For the first user group, the feedback is consistently positive and the training time to an experienced user is short. This group has remarked the fast and convenient way to search items (samples/reactions) and the clear overview of all data that can be adapted to the user’s preferences. Users of this group extensively use features for storing NMR spectra along with the experiments and for sharing results, reactions, as well as whole collections of entries with colleagues. When asked about the main differences compared to other systems, they emphasize a better and more sustainable accessibility to their data because the use of the ELN is not limited to the availability of particular addition software and can be accessed independently of the platform. While with former ELNs, the risk to not access the data any more as a result of software or hardware problems, was discussed very often, the Chemotion-ELN was very successful in providing confidence in the accessibility of digital data. Especially the latter argument is interesting because it stands in contrast to the opinion of the non-ELN-experienced user group. These users fear, which is one of their strongest arguments against a use of the ELN, that the system could be compromised from outside and that research data could be stolen or deleted.

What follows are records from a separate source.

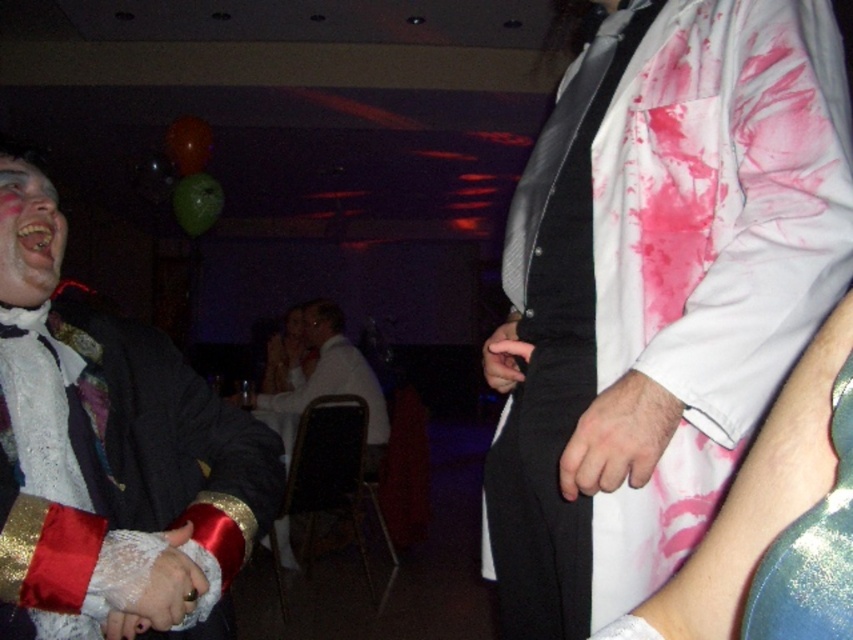 Question: Which point appears farthest from the camera in this image?

Choices:
 (A) (326, 314)
 (B) (62, 218)

Answer: (A)

Question: Can you confirm if white satin shirt at center is positioned above black leather glove at center?

Choices:
 (A) yes
 (B) no

Answer: (B)

Question: Which point appears farthest from the camera in this image?

Choices:
 (A) (312, 316)
 (B) (9, 532)
 (C) (520, 355)

Answer: (A)

Question: Is white glossy shirt at center wider than white satin shirt at center?

Choices:
 (A) no
 (B) yes

Answer: (A)

Question: Does white lace glove at left appear under white matte face at left?

Choices:
 (A) yes
 (B) no

Answer: (A)

Question: Which point is closer to the camera taking this photo?

Choices:
 (A) tap(170, 580)
 (B) tap(606, 220)
 (C) tap(16, 163)
 (D) tap(576, 480)

Answer: (D) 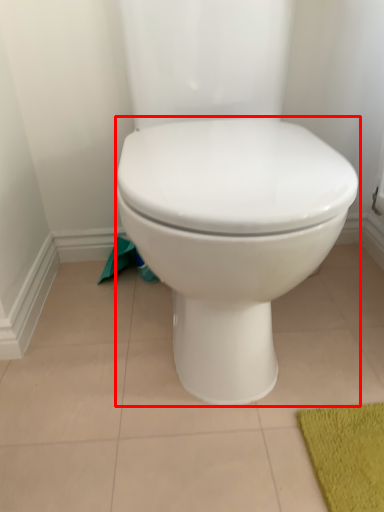 Question: Where is toilet (annotated by the red box) located in relation to toilet paper in the image?

Choices:
 (A) left
 (B) right

Answer: (B) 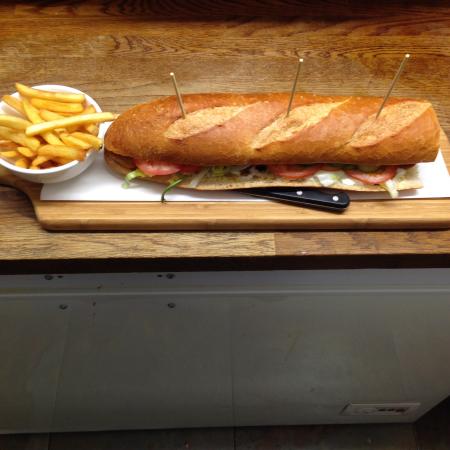 I want to click on 1 black and silver handle, so [x=322, y=202]. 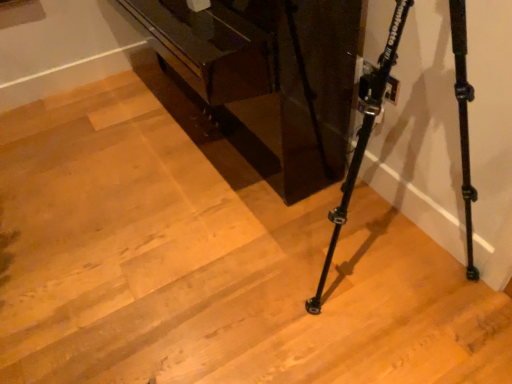 In order to click on space that is in front of glossy dark wood piano at center in this screenshot , I will do `click(163, 279)`. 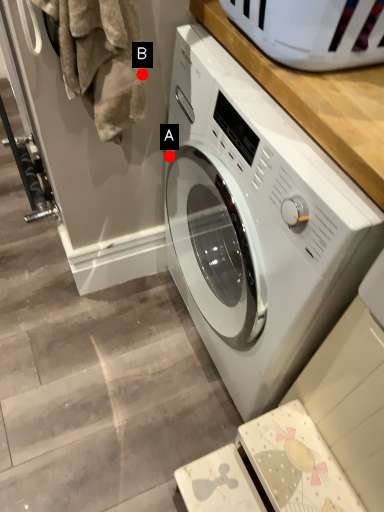 Question: Two points are circled on the image, labeled by A and B beside each circle. Which point is farther to the camera?

Choices:
 (A) A is further
 (B) B is further

Answer: (A) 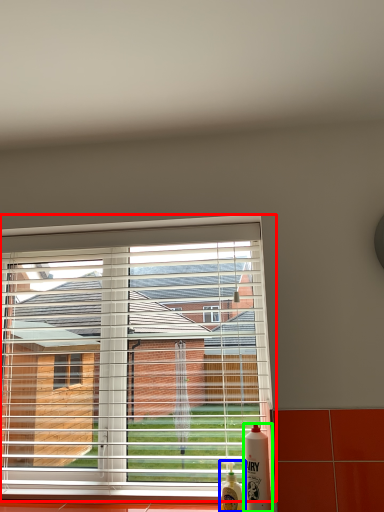 Question: Which is nearer to the window (highlighted by a red box)? bottle (highlighted by a blue box) or bottle (highlighted by a green box).

Choices:
 (A) bottle
 (B) bottle

Answer: (B)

The non-experienced ELN users need more time to become familiar with digital reporting in general, as they e.g. need to understand the logic of e.g. the differentiation between molecules and samples and its use within the ELN. For these users, teaching or mentoring by more experienced users is very important to become familiar with all functions. We tried to advocate the use and functions of the software to the students with a manual that includes illustrative examples and screenshots of all features. It turned out that such a written manual has little impact to raise the user interest. Functionalities that are valued by all users are for example the SciFinder function and moreover the PubChem link as well as the retrieval of CAS registry numbers. Those functions allow a fast retrieval of additional information on compounds or possible reactions or properties and are therefore highly requested. The individual use of the provided ELN depends strongly on the preferences of the users and on the equipment of the laboratory in general. The majority of users appreciate the availability of their data wherever they are. Although this depends of course on the accessibility to internet, and a VPN connection. It allows them to be more flexible in their time management because reviewing of data, collecting of information and additional documentation from different workplaces can be done at any time. As all PhDs, master students, and technicians spend most of their working time in the laboratory, the main application of the ELN takes place directly in the chemistry lab and all users enter the ELN either via a personal notebook or desktop PCs that is provided. None of the current researchers uses the ELN via tablet or a smartphone (although there are no technical limitations). This is due to the fact that an important advantage of the ELN is the direct and connected visibility of datasets and information. This visibility is lost in parts with smaller screens. The ELN users are often asked about the need to further write paper-based notes and descriptions. At this stage, the ELN does not include the connectivity to devices so therefore everyone still needs to do hand-written documentation to some extend, at least to record information from external instruments like balances.